Smoking may be contagious, but so it quitting. Such is the powerful influence of the people around us. And the power goes both ways: your social networks can help you quit smoking, but they can also make you fat. In another study, Christakis shows that our ideas about what’s a normal amount of food or exercise, and what counts as a normal body size, all seem to be influenced by the people to whom we're connected. Having these socially-influenced “norms” greatly shapes, well, our shape.
Similar research is at the heart of Jonah Berger’s recent book, Invisible Influence: The Hidden Forces that Shape Behavior. While Christakis approaches these issues from a medical angle, Berger does so as a marketing professor at the Penn’s Wharton Business School. Berger tells a story about his father, a lawyer in the DC area, who complained that all DC lawyers drive BMWs. His father had just bought a BMW, but assured his son that he was different – after all he’d bought a blue one, while all the other lawyers drove gray beamers. While social influences are strong (almost inescapable), none of us thinks they apply their mysterious forces on our decisions.

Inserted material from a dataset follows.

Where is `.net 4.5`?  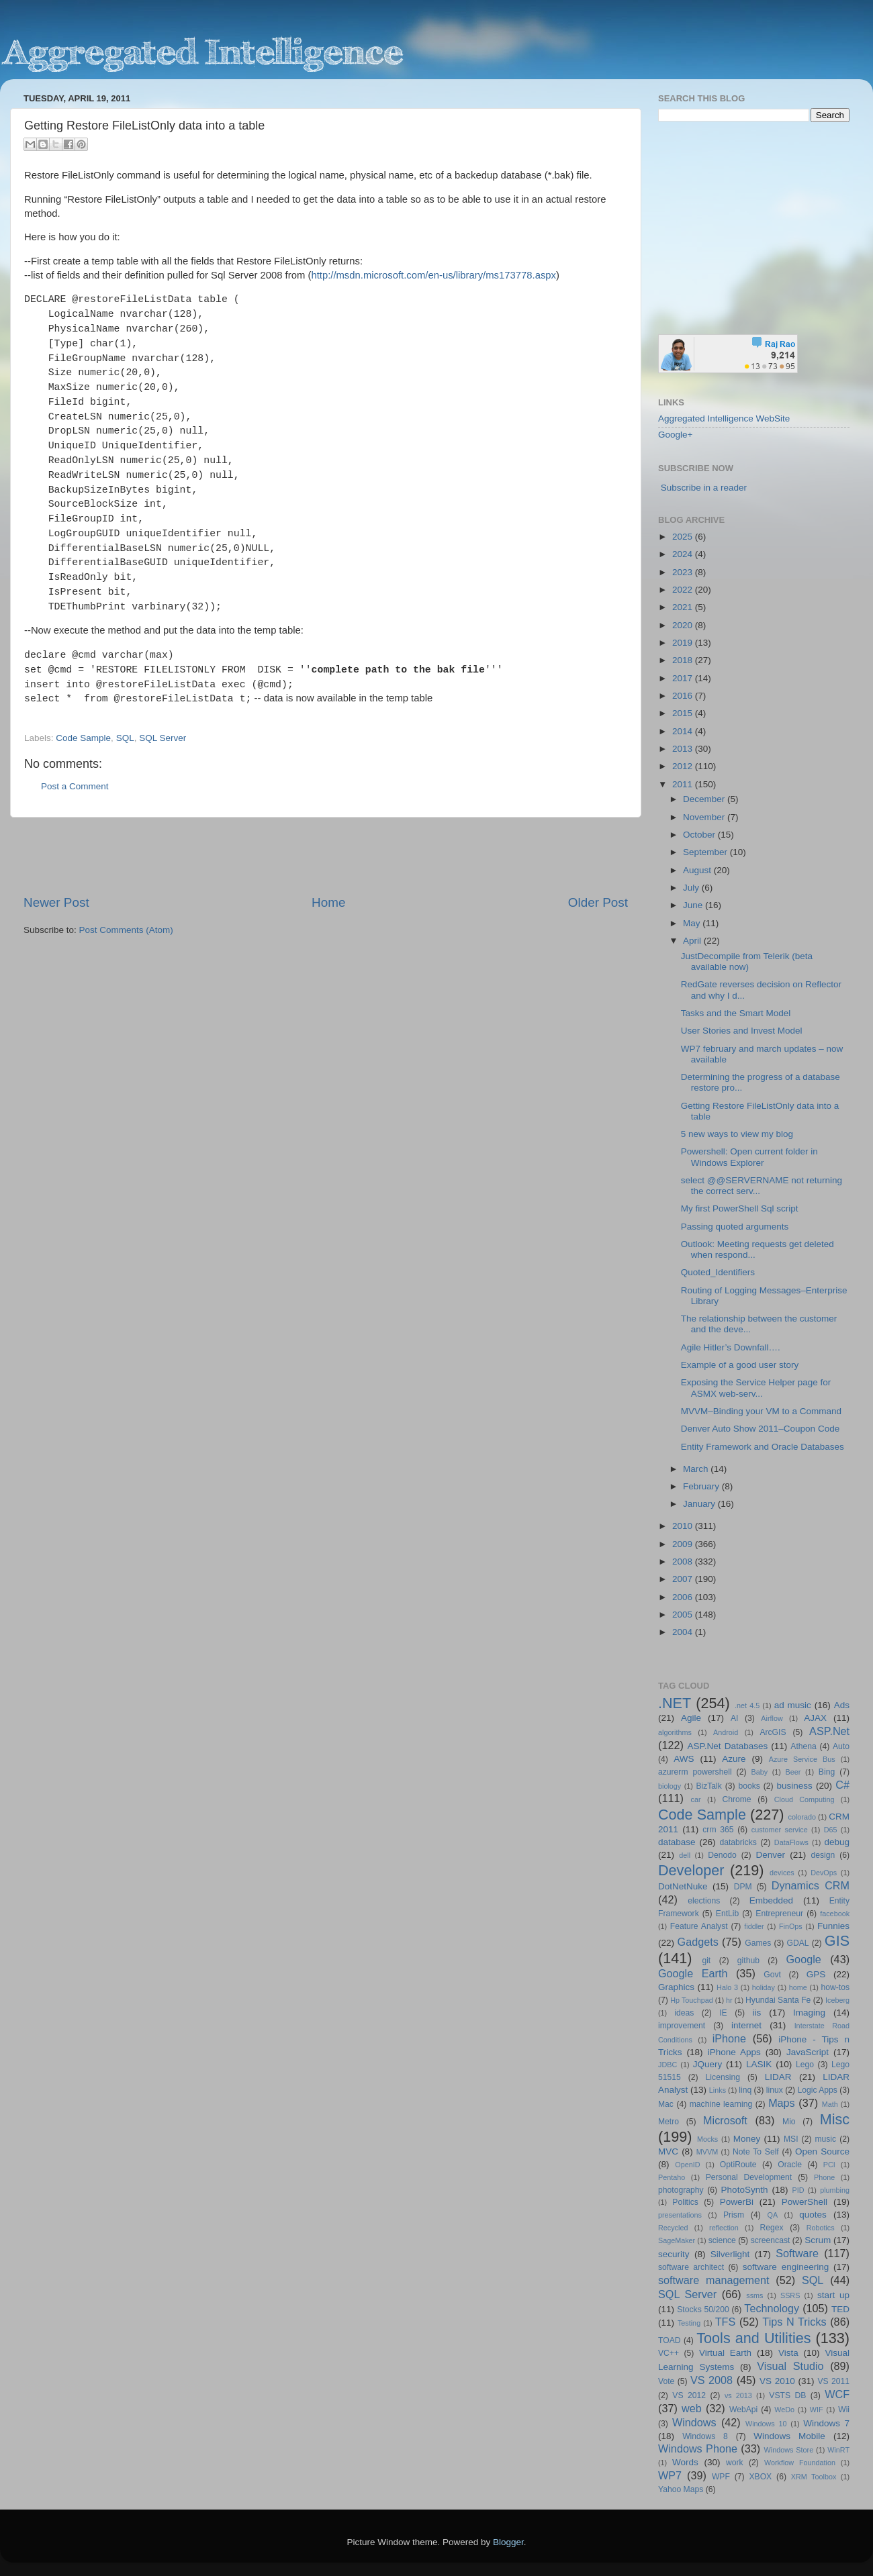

Berger shows that the very presence of other people can make improve or decrease our performance. If you’re a bit nervous about parallel parking, you’ll likely do it worse under the watchful gaze of others. However, having a biking partner will help you pedal harder, a running partner will help you run faster, or a swimming partner will influence you to make it back and forth across the pool in less time that you would alone. It seems that social pressure brings out our best when it comes to simple tasks or activities we find easy, but tampers our performance when it comes to challenging tasks or things we need to figure out as we go.
It seems that social influence is a bit like gravity: it’s an invisible force that pushes and pulls us in predictable ways. So rather than fight gravity, we need to work with it. How do we do that? Use social influence to your advantage by being selective in the communities and networks that you choose to inhabit. Discern what kind of person you really want to be (I’d suggest reading the New Testament for help with this), and then selectively socialize with people who reflect those values, traits, and tendencies. Place yourself in social networks that bring out the best in you and avoid those that pull you away from the ideal. Or, as my crazy uncle used to say: “It’s hard to fly with the eagles when you’re surrounded by turkeys.”
How about you? How are your social networks influencing you for good? For bad? Where could you use some social upgrades? What’s a habit you’d like to start (or kick)? How could friends (and friends of friends) help? Where have you seen the power of social influence in your own life?